Monday, March 26, 2007

There is a Pot of Gold at the End of the Rainbow

Good news my friends! We finally received word from the Student Addy
Competition...
Bram and I made our mark! Bram received the Bronze for his submission
of "Crashing Bird" and I received Gold for my Cervical Cancer
Awareness campaign.

You can view the entire campaign in the post below "All for the Addy's"

You can view the entire winning list here:
http://ad2seattle.org/StudentADDYsPR.pdf

All Gold winning entries have been automatically forwarded to the
District Competition, which is currently being judged and District
winners will be announced the week of April 2nd and posted online
April 20th. The winning entries for the District Competition will be
forwarded to the National Competition and Awarded at the AAF National
Conference June 9-11.

Keeping my fingers crossed...

Thanks again to those who contributed to this campaign!

Tuesday, March 13, 2007

All for the Addy's



















































I recently submitted a campaign for Cervical Cancer Awareness to the student Addy's. I went to great lengths to make sure the campaign was executed properly (ie: selected models, took all of the photos, clean design and layout). This campaign rocks and there was NOTHING that would stop me from completing my mission of getting my work into this competition.

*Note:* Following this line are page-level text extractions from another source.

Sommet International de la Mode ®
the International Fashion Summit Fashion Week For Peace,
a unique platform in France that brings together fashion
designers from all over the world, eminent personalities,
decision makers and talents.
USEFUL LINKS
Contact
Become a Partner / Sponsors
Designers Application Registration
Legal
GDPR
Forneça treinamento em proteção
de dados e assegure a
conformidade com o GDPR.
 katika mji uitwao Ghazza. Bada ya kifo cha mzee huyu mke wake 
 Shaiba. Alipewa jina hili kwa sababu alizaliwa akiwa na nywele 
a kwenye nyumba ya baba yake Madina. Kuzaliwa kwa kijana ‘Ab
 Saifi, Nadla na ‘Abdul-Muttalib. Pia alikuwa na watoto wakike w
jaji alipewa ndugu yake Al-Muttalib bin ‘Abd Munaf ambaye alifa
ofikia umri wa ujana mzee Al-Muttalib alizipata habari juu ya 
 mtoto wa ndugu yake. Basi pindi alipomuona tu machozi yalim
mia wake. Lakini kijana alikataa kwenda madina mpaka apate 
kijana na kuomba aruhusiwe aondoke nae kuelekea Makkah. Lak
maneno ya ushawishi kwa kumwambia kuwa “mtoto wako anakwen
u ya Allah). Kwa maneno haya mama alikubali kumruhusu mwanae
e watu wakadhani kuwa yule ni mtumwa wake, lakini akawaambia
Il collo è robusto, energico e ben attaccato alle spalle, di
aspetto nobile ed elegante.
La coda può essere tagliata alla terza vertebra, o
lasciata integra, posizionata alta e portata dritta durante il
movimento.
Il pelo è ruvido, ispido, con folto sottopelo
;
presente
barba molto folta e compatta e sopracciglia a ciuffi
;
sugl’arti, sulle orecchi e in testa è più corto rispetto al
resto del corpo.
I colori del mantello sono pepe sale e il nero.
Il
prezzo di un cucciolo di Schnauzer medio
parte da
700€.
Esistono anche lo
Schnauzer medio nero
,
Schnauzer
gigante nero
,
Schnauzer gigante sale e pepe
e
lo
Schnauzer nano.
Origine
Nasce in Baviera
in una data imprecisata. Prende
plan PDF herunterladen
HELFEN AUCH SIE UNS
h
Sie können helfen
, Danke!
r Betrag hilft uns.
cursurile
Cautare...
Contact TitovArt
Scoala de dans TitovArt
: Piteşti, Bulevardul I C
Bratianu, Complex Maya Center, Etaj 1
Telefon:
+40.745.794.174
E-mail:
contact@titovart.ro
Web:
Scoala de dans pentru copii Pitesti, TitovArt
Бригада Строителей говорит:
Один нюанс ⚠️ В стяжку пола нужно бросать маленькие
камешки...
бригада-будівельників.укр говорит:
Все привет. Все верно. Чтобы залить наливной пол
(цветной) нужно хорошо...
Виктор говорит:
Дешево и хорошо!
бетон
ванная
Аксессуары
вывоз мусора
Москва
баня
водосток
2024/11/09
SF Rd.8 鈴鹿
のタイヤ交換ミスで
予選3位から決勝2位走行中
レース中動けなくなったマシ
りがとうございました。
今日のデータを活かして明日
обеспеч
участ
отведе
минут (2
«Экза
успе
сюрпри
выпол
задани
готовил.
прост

Of course - Murphy's Law - everyhting that could go wrong, went wrong.

The day before the deadline:
my files went corrupt
my flash drive burned up
missed the deadline to FedEx overnite

Someone suggested driving to the location to drop off my submission. UUmm...I'm in Portland and it's only 3 hours to Seattle...do it or not do it? I figured I'd been through this much, I wanted to see this project through to the end damn it.

I was on the road the next morning by 7:30am. Did I mention we were experiencing freakishly cold weather here in Portland and it had begun snowing. I didn't care - I would drive through rain, sleet and snow to get this damn project submitted! And I did - drive through snow - lots of it.

325 miles and nearly 7 hours later I completed my mission. You know, sometimes the journey is more important than the outcome.